Gimena Surarez (Howard Thomas), 2010
Patterns of Infestation by Skrjabingylus Nasicola in Mustela Vision and Mustela Erminea
Skrjabingylus nasicola is a parasitic nematode that infests the nasal cavities of mink (Mustela vison) and ermine (Mustela erminea). This infestation causes damage to the skulls of mink and ermine including discoloration, swelling, and perforation. This study was conducted to examine the role that age, gender, and host species play in the prevalence and progression of infestation by S. nasicola. Only a few scientific publications have dealt with the dynamics of this parasite host relationship. Most published articles dealt with a simple statement of prevalence in a host population. There has been no study of the type and extent of damage to the skull of the host. The skulls examined for this study were from the collection of the Museum of Comparative Zoology (MCZ), Harvard University, Massachusetts. The skulls were examined for cranial damages related to infection from S. nasicola. This study categorized and quantified these damages. Comparison of infestation rates were made between age and gender groups within species and between species. In Mustela vison, the frequencies of discoloration, swelling, and perforation were higher in juveniles than adults.

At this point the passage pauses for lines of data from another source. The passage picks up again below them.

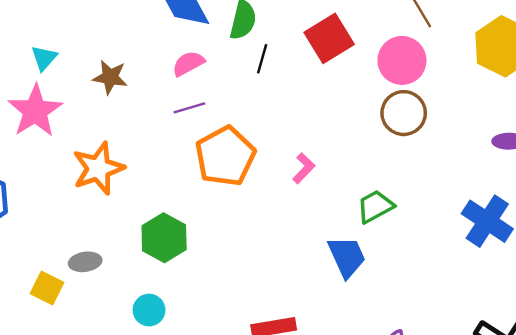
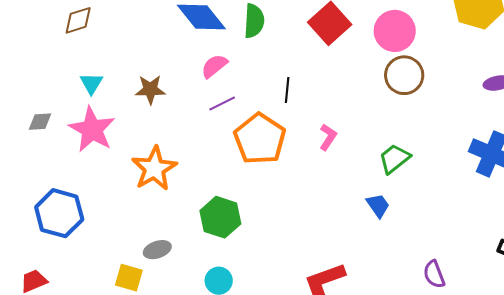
black line: (262, 59) -> (287, 90), moved
blue trapezoid: (347, 257) -> (378, 205), size x0.7

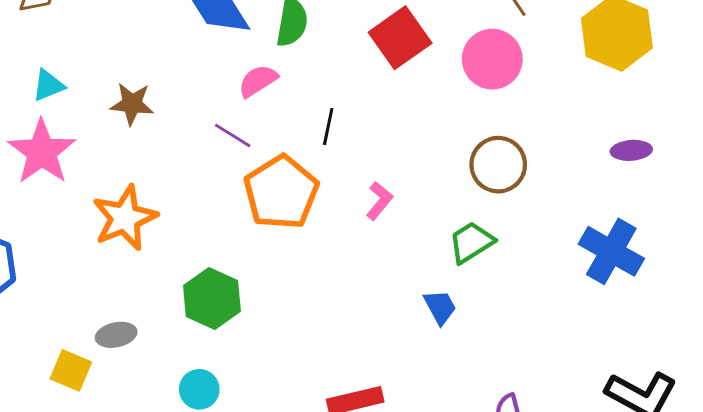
pink semicircle: (214, 66) -> (258, 81), moved
brown circle: (404, 75) -> (498, 165), moved
cyan triangle: (91, 83) -> (48, 85), turned 30
purple line: (222, 103) -> (233, 135), turned 52

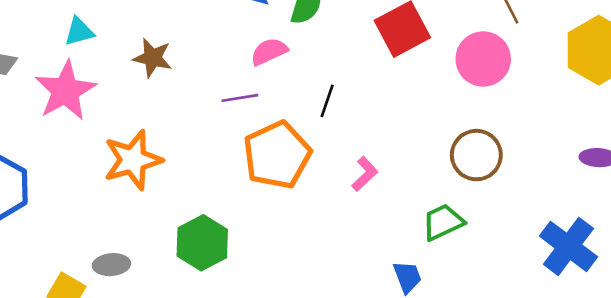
purple line: (233, 135) -> (240, 98), turned -48

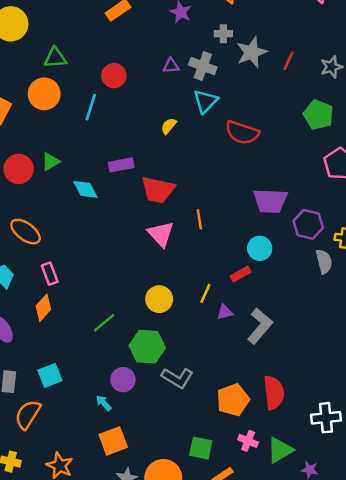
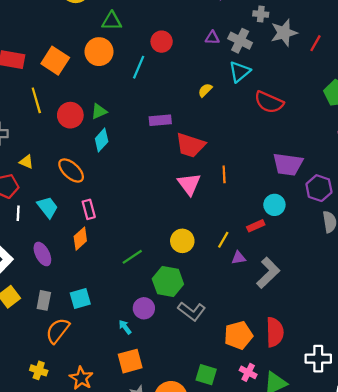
cyan diamond: (85, 189) -> (102, 140), moved, turned 65

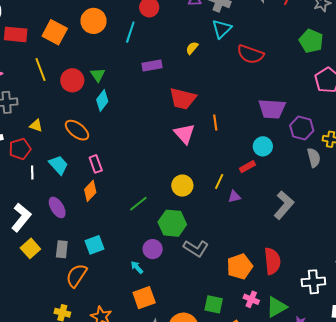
green triangle: (99, 111) -> (98, 75), turned -35
purple rectangle: (160, 120) -> (152, 65), moved
gray L-shape: (268, 273) -> (284, 205), moved

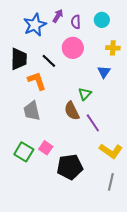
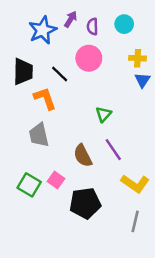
blue triangle: (104, 72) -> (142, 80), moved
brown semicircle: (72, 111) -> (83, 156), moved

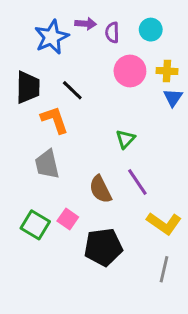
purple arrow: (71, 19) -> (86, 24), turned 63
pink circle: (89, 58) -> (130, 71), moved

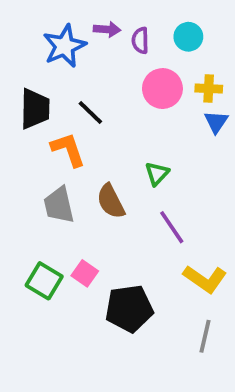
brown semicircle: (100, 189) -> (111, 201), moved

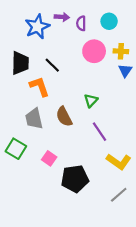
green square: (44, 281) -> (16, 149), moved
gray line: (205, 336) -> (119, 195), turned 36

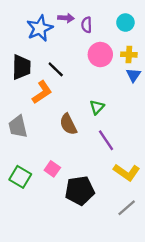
cyan circle: (109, 21) -> (125, 23), moved
orange L-shape: (39, 87) -> (42, 92), turned 75
gray trapezoid: (34, 119) -> (18, 127), moved
green square: (16, 149) -> (20, 177), moved

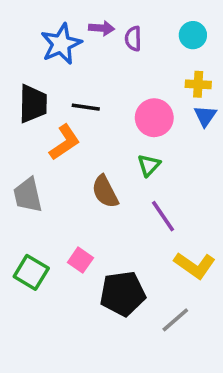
pink circle: (100, 55) -> (154, 118), moved
black line: (56, 69) -> (86, 107), turned -36
gray line: (127, 208) -> (175, 320), moved

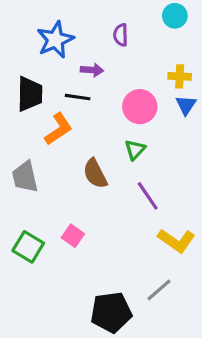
purple arrow: (102, 28) -> (92, 70), moved
cyan circle: (193, 35) -> (175, 16), moved
black pentagon: (123, 293) -> (111, 312), moved

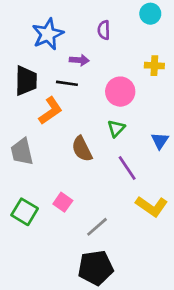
blue triangle: (186, 105) -> (160, 141), moved
gray line: (159, 290) -> (97, 227), moved

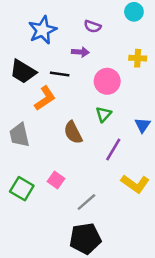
purple semicircle: (104, 30) -> (93, 26), turned -70
purple arrow: (79, 60) -> (80, 52), moved
black trapezoid: (26, 81) -> (23, 72), turned 120
purple line: (127, 168) -> (113, 150), turned 65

The only age related difference in Mustela erminea was seen in higher perforation rates in adults. The swelling and perforation rates were higher in male than female mink. The only gender-related difference in ermine was found with higher perforation rates in males. The discoloration, swelling, and perforation rates were higher in ermine than in mink. Age, gender, and host species appear to affect the infestation rates of S. nasicola.